For Loews Corp. and its CNA Financial Corp. property/casualty insurance affiliate, the number three isn’t much of a charm.
To correct what both companies call “classification errors” stemming from activities at CNA, they will restate their cash flows for 2003 and 2004 and the first three quarters of 2005,
Filed in separate 8-Ks, the announcements by the two companies marked the third time in less than a year that Loews and CNA, its 91percent-owned unit, have restated results to correct their cash flow statements, according to Reuters.
Both companies attributed the latest restatements to CNA’s lack of “an effectively designed control process to ensure correct classification of cash flow activity in its cash flow statements.”
One reason for the revisions is that the companies need to reclassify some cash flow items from investing to operating activities.
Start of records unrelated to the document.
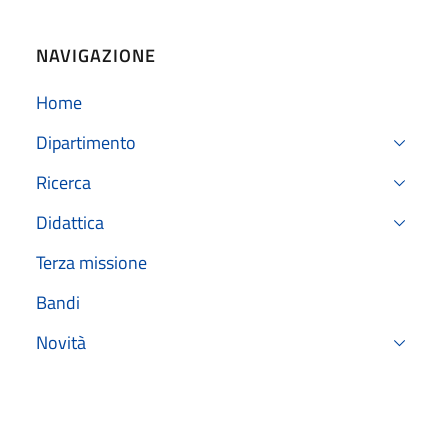
NAVIGAZIONE
Home
Dipartimento
Ricerca
Didattica
Terza missione
Bandi
Novità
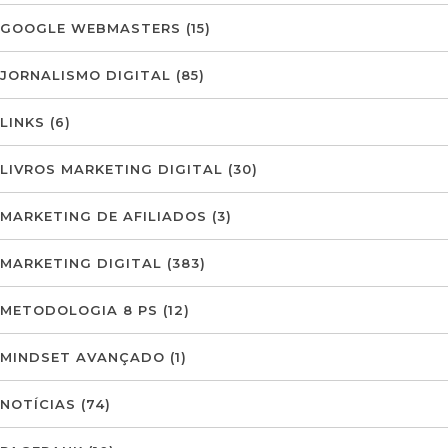
GOOGLE WEBMASTERS
(15)
JORNALISMO DIGITAL
(85)
LINKS
(6)
LIVROS MARKETING DIGITAL
(30)
MARKETING DE AFILIADOS
(3)
MARKETING DIGITAL
(383)
METODOLOGIA 8 PS
(12)
MINDSET AVANÇADO
(1)
NOTÍCIAS
(74)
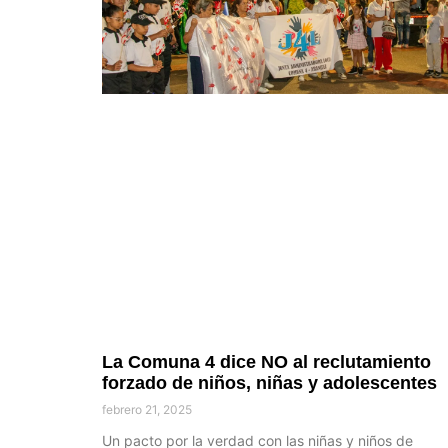
La Comuna 4 dice NO al reclutamiento
forzado de niños, niñas y adolescentes
febrero 21, 2025
Un pacto por la verdad con las niñas y niños de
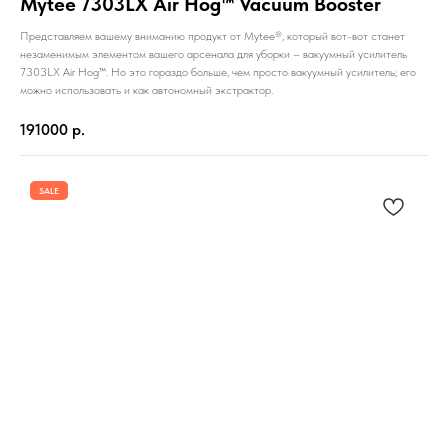
Mytee 7303LX Air Hog™ Vacuum Booster
Представляем вашему вниманию продукт от Mytee®, который вот-вот станет
незаменимым элементом вашего арсенала для уборки – вакуумный усилитель
7303LX Air Hog™. Но это гораздо больше, чем просто вакуумный усилитель; его
можно использовать и как автономный экстрактор.
191000
р.
SALE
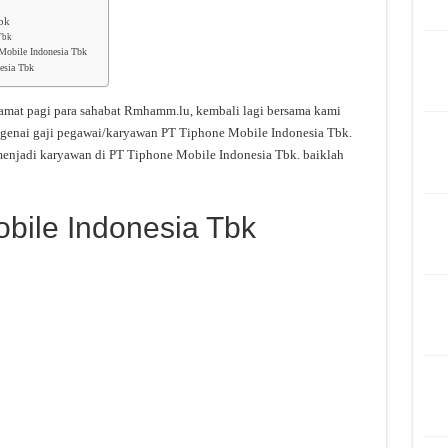
Tbk
Tbk
Mobile Indonesia Tbk
esia Tbk
amat pagi para sahabat Rmhamm.lu, kembali lagi bersama kami
ngenai gaji pegawai/karyawan PT Tiphone Mobile Indonesia Tbk.
menjadi karyawan di PT Tiphone Mobile Indonesia Tbk. baiklah
obile Indonesia Tbk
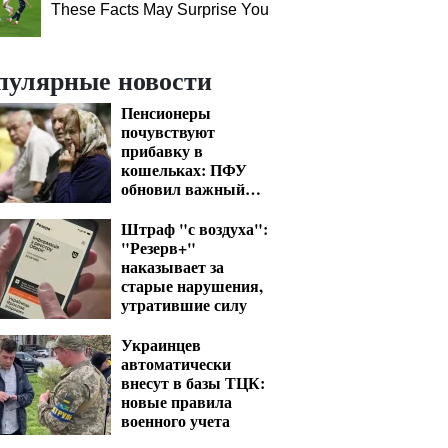
These Facts May Surprise You
пулярные новости
Пенсионеры
почувствуют
прибавку в
кошельках: ПФУ
обновил важный
показатель для
расчета выплат
Штраф "с воздуха":
"Резерв+"
наказывает за
старые нарушения,
утратившие силу
Украинцев
автоматически
внесут в базы ТЦК:
новые правила
военного учета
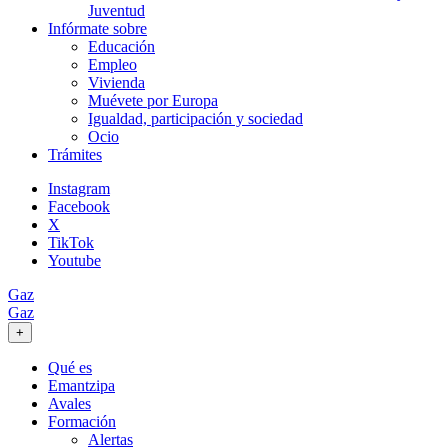
Juventud
Infórmate sobre
Educación
Empleo
Vivienda
Muévete por Europa
Igualdad, participación y sociedad
Ocio
Trámites
Instagram
Facebook
X
TikTok
Youtube
Gaz
Gaz
+
Qué es
Emantzipa
Avales
Formación
Alertas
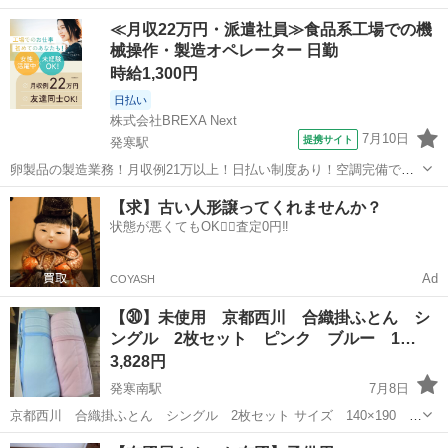
先にご確認くださいませ 幅103長さ130 多少使用感ごさいますが まだ
北海道
札幌市
環状通東駅
寝具
カーテン
≪月収22万円・派遣社員≫食品系工場での機
まだご使用可能です！ 札幌市内＋1000円にて建物1階玄関先までお届
械操作・製造オペレーター 日勤
けもいたしま...
時給1,300円
日払い
株式会社BREXA Next
7月10日
提携サイト
発寒駅
卵製品の製造業務！月収例21万以上！日払い制度あり！空調完備で快
適作業★20代～50代までの男女活躍中！作業着無償貸与★マイカー通
北海道
札幌市
発寒駅
その他
【求】古い人形譲ってくれませんか？
勤OK＆無料駐車場完備！《北海道札幌市》 人気の工場のお仕事 ◇卵
状態が悪くてもOK🙆‍♀️査定0円‼️
製品の製造業務◇ 作業内...
Ad
COYASH
【㉚】未使用 京都西川 合織掛ふとん シ
ングル 2枚セット ピンク ブルー 1…
3,828円
発寒南駅
7月8日
京都西川 合織掛ふとん シングル 2枚セット サイズ 140×190 ｃ
ｍ ＜状態＞ 未使用保管品です。 ★店頭展示品のですのでご来店いた
北海道
札幌市
発寒南駅
寝具
西川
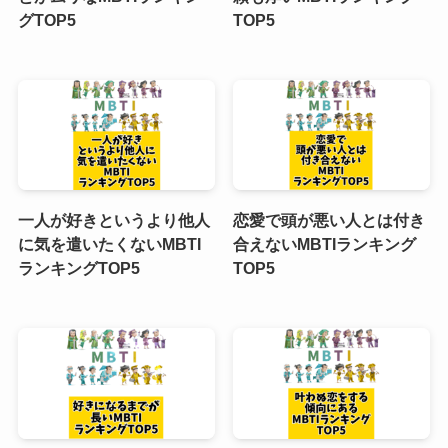
グTOP5
TOP5
一人が好きというより他人
恋愛で頭が悪い人とは付き
に気を遣いたくないMBTI
合えないMBTIランキング
ランキングTOP5
TOP5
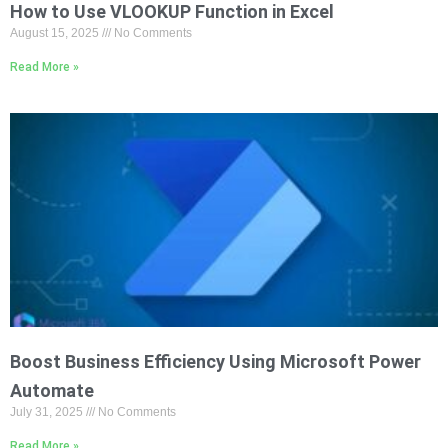
How to Use VLOOKUP Function in Excel
August 15, 2025
No Comments
Read More »
Boost Business Efficiency Using Microsoft Power
Automate
July 31, 2025
No Comments
Read More »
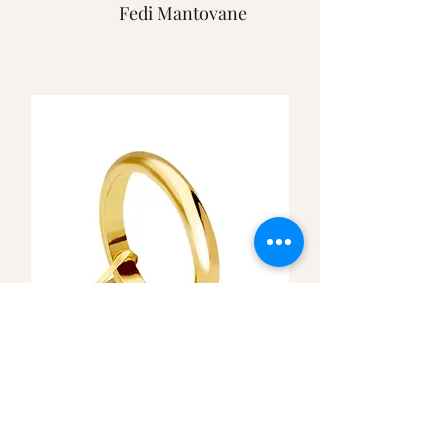
Fedi Mantovane
Fedi Francesine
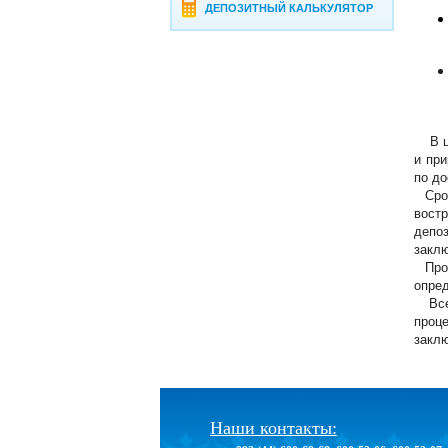
ДЕПОЗИТНЫЙ КАЛЬКУЛЯТОР
В це
и при
по до
Срок
востр
депо
закл
Проц
опред
Все 
проц
заклю
Наши контакты:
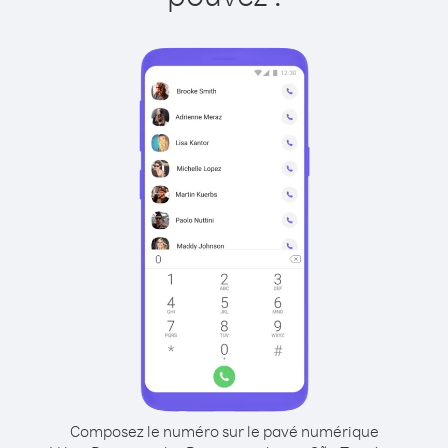
Composez le numéro sur le pavé numérique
Those activities are net purchases and sales of trading securities; changes in net receivables and payables from unsettled investment purchases; and sales related to trading securities.
Also, cash flows from equity investments in CNA will be reclassified to distinguish between return on investments, which will be reflected within operating cash flows, and return of investments, which will be reflected within investing cash flows. All amounts were previously classified as investing cash flows.
The two companies also stated that deposits and withdrawals tied to investment-contract products issued by CNA will be reflected within financing cash flows. In the past, the companies reported amounts related to certain investment contracts under operating cash flows.
The companies will reclassify the impact of CNA’s cumulative translation adjustment from an investing activity to an operating activity.
For 2003 and 2004, the restatements will boost cash flow from operating activities by $782 million at Loews and $683 million at CNA. At the same time, the revisions will slash cash flow from investing activities by $436 million at Loews and $338 million at CNA, and cut cash flow from financing activities by $371 million at both companies.
Loews and CNA both gave assurances that the restatements would have no impact on the total change in cash from continuing operations.
Last month, the two companies announced a restatement to fix CNA’s accounting connected to a 1995 merger with Continental Corp for businesses CNA acquired and later exited from, according to Reuters.
In May 2005, Loews and CNA restated results from 2002 to 2004 to fix CNA’s accounting for reinsurance with a former affiliate, the wire service noted.